After lunch I most wanted to go to sleep.  The sun was hot and the air was humid after the night's rain.  Sleeping was what I most wanted to do, especially as I have averaged six hours of sleep per night over the last week.

But I made myself drive over twenty miles across the county to three villages where medieval remains were being made accessible.

Above - first village, the church outwardly Georgian but enclosing a medieval core.  Odd little pastiche tower.  Inside tea and cake was available.

Above:  in the churchyard was this truncated cross.  Pevsner says it is 14th century but gives no evidence for this conclusion.  Probably it is much older and predates the church.

Above:  inside the east end had a simple harmonious dignity.

Above:  second village, on a hill.  Again an 18th century exterior enclosing far older remains.  Although my photograph looks washed out, that's how the fierce sunlight made the world look (to my eyes).

Above:  inside it had an intact Georgian interior with box pews and these attractive communion rails.  Clear glass in the windows, which given the eminence of the building gave scintillating views over the countryside.  You may not suspect it from my photograph, but the church was packed with people having a tea party.

Above:  chief glory of the church is this sculpture (one of two) with 11th century carving - including a figure with wild hair.

Above:  deeper and deeper into the countryside, I stopped the car to try to find the earthworks of an ancient abbey.  After enquiring at a cottage, I was directed down this track.  The heat of the afternoon was almost unbearable.
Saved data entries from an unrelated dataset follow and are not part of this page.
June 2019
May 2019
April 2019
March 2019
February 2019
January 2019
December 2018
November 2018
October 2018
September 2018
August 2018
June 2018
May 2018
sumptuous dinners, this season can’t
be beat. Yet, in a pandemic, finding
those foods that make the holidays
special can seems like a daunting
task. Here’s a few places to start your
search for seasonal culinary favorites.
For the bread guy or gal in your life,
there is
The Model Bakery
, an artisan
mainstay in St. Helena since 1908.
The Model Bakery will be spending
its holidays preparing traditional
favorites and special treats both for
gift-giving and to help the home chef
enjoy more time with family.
Above:  the earthworks were on private property, so as I walked I kept half an eye on the farmhouse.  There was no sign of life.  Perhaps they were sleeping off a heavy lunch (possibly including a suet pudding with custard). 
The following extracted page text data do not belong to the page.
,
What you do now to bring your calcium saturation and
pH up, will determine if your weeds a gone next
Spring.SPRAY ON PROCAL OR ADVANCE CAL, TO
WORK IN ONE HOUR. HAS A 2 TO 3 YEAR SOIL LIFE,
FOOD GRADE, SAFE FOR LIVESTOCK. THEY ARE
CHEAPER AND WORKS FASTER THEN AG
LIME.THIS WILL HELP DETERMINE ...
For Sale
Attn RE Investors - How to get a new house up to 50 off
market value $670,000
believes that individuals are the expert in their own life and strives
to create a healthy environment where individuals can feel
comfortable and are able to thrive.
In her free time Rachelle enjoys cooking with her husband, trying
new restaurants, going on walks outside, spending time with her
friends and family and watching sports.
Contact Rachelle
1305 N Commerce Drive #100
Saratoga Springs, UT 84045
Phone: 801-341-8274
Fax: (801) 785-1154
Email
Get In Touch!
Above:  at one point I had to walk through a gigantic midden (it was actually a massive dung heap, but midden sounds more polite).

Above:  after about half a mile the way was blocked by a gate and a field of cattle.  From the undulations in the landscape this was obviously the site of the abbey.  Perhaps the bovine herd had been placed here to deter antiquarian visitors such as myself.

Above:  beyond the fencing I could see the great earthworks.

Above:  third village, little more than a hamlet, the church Victorian built on the site of a much older structure.

Above:  huge fern growing in the lee of the north buttress.

Above:  inside all appeared Victorian, thoroughly restored in 1958.

Above:  but in a recess off the sanctuary was this fine 13th century recumbent effigy of a knight.  His feet rest on a dog.  From the carving he appears to be lying on a bed of flowers.

Above:  you can't really see in this photograph, but the carving of the head was very fine.  Note the surcoat of chain mail.  Angels either side of the head.

Above:  note the large pommel of the sword.  Professor Roberta Gilchrist of Reading University has advanced the theory that these sword pommels are phallic symbols, presumably meant to represent the size of the male reproductive organ (a sort of eternal boasting in stone).

Above:  in the stained glass window above the effigy was a Victorian representation of a martial Archangel Michael with his hand actually resting on his er... erect sword pommel.  Professor Gilchrist would no doubt tell us that the Commander of the Heavenly Hosts is in a state of arousal, and using his left hand to er... stimulate his er...  Or perhaps we should conclude that Professor Gilchrist has an over-active imagination and needs to calm herself.